§ Assignment: Among the lines below, list those containing the string "massa".
(Records to use)
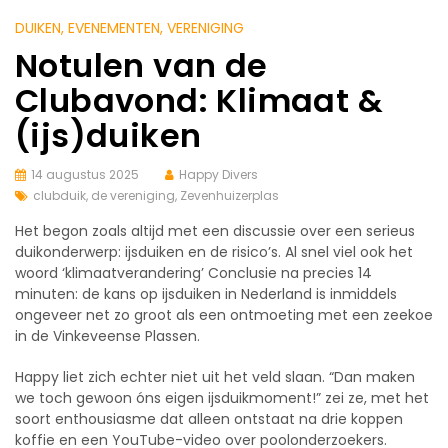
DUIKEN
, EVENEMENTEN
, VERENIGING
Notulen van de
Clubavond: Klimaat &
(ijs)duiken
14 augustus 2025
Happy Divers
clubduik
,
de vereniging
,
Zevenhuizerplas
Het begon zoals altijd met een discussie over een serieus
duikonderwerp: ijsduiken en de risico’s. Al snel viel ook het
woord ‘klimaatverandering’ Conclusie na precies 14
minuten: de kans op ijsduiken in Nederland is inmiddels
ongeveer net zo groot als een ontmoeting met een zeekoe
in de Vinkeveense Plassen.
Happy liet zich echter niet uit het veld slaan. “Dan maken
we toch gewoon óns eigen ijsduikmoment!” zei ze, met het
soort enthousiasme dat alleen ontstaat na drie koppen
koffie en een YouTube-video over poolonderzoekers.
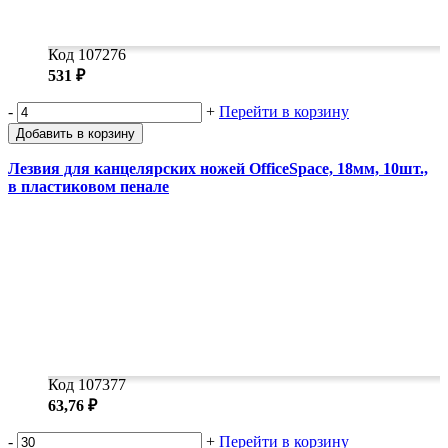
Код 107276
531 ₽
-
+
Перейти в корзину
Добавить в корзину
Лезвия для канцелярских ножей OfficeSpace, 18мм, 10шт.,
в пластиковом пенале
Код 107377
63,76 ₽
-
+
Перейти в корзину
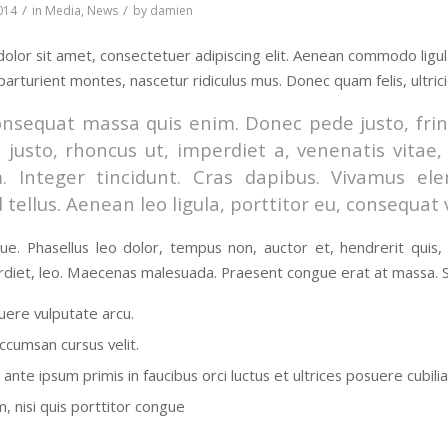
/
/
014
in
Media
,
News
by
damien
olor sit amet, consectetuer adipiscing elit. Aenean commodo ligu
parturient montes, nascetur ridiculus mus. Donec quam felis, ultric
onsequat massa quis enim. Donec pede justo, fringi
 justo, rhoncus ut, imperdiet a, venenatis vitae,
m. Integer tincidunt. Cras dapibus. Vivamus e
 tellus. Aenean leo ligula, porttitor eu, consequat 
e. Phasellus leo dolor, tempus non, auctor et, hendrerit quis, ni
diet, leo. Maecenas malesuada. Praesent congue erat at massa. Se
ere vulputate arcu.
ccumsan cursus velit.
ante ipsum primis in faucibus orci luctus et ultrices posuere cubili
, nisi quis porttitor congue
(End Records to use)
§ Task solution:
onsequat massa quis enim. Donec pede justo, fringi
diet, leo. Maecenas malesuada. Praesent congue erat at massa. Se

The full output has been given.